▸ Exercise instructions
Only lines with the word "View" are wanted; copy each of them from the listing below.

....................

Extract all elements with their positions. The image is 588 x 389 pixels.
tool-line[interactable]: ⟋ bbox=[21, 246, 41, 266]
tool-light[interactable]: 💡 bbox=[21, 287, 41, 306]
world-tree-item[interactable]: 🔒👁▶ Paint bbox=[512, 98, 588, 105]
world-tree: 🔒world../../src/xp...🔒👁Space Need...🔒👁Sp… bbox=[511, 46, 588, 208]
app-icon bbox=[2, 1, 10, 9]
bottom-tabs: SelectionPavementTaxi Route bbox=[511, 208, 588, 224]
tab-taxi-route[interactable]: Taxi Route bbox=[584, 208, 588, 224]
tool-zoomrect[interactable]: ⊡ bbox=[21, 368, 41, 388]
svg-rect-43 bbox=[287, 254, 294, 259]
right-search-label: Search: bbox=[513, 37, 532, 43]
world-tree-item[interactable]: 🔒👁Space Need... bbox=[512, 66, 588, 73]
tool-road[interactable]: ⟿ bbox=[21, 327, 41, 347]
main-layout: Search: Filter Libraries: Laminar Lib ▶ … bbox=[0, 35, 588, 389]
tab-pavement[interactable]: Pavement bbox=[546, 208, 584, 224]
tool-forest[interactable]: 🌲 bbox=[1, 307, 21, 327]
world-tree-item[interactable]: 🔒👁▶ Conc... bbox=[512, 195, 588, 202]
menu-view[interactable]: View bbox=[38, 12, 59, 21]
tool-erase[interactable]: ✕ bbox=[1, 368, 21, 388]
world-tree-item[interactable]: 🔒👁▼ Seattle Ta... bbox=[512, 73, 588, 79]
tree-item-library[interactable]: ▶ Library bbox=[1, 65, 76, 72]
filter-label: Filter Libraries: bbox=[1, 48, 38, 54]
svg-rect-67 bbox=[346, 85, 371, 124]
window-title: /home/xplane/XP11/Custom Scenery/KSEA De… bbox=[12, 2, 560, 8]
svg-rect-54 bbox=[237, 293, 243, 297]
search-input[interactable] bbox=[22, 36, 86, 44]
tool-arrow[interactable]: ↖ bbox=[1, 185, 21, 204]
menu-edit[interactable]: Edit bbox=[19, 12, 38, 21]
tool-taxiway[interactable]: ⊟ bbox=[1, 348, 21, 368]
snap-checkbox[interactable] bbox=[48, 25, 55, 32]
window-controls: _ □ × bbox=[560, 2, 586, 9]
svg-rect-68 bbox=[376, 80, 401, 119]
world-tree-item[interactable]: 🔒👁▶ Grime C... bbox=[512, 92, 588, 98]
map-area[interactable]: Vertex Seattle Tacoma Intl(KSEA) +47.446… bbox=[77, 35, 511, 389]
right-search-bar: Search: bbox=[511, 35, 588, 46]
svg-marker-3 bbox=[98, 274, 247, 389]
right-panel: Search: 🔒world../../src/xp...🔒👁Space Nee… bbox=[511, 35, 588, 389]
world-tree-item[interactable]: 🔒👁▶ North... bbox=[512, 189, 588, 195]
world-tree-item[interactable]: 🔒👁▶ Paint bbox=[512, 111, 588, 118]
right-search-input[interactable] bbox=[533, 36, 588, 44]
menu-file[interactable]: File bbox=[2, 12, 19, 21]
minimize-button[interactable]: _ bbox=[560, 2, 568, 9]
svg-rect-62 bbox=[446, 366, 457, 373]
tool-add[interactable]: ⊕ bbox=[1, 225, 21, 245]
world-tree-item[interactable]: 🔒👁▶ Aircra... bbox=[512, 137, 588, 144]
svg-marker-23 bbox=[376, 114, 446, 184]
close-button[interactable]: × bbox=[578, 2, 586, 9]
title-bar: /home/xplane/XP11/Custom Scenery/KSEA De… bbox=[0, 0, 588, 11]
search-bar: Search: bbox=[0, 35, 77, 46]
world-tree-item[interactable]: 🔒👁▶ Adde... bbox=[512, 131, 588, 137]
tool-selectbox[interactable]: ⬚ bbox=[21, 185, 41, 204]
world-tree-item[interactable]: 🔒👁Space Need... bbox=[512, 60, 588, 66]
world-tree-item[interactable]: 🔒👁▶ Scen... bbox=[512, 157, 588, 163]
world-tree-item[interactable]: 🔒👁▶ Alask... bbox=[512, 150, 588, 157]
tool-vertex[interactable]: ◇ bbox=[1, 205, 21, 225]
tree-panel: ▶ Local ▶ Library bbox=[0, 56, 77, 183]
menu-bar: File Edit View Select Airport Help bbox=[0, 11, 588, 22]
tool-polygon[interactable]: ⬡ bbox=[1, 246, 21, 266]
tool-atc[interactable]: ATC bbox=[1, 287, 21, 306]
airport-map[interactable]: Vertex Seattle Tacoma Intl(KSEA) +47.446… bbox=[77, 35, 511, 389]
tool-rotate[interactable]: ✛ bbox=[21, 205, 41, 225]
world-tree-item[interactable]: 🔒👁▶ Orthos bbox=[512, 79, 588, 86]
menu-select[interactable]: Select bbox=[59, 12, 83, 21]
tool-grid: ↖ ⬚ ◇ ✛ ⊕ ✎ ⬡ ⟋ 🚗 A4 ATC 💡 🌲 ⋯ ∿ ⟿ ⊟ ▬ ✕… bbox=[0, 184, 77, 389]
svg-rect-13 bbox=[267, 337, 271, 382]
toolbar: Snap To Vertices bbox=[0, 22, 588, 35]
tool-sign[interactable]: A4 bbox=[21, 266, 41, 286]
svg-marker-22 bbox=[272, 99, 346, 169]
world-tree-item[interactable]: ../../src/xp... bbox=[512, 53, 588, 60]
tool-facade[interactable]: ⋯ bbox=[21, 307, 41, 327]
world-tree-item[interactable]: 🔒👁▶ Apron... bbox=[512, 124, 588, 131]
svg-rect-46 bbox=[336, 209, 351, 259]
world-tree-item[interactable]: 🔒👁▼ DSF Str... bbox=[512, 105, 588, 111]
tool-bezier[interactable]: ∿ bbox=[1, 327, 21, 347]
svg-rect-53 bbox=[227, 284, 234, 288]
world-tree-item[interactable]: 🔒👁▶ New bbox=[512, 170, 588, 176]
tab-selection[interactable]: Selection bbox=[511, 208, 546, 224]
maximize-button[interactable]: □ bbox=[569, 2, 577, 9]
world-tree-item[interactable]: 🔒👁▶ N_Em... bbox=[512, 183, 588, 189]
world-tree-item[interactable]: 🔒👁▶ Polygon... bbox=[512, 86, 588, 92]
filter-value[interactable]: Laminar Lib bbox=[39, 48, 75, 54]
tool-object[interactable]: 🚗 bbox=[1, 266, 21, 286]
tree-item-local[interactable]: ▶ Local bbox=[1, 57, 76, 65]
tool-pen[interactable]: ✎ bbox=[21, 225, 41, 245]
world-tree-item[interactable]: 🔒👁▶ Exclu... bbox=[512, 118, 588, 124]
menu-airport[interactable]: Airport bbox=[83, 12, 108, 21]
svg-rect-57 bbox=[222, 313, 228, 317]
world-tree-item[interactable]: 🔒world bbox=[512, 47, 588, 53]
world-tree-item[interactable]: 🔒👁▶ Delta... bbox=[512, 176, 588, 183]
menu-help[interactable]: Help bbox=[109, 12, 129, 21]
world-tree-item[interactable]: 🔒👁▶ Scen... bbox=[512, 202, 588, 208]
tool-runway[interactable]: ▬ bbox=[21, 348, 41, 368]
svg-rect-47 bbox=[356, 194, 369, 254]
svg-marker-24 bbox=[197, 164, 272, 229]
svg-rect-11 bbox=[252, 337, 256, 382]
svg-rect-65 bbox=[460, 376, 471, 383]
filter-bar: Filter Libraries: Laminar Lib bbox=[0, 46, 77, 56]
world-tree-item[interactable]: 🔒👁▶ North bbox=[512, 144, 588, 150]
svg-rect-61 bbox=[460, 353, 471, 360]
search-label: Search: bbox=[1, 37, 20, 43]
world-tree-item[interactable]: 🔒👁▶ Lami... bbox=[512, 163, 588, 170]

....................

▸ Result below
menu-view[interactable]: View bbox=[38, 12, 59, 21]
menu-bar: File Edit View Select Airport Help bbox=[0, 11, 588, 22]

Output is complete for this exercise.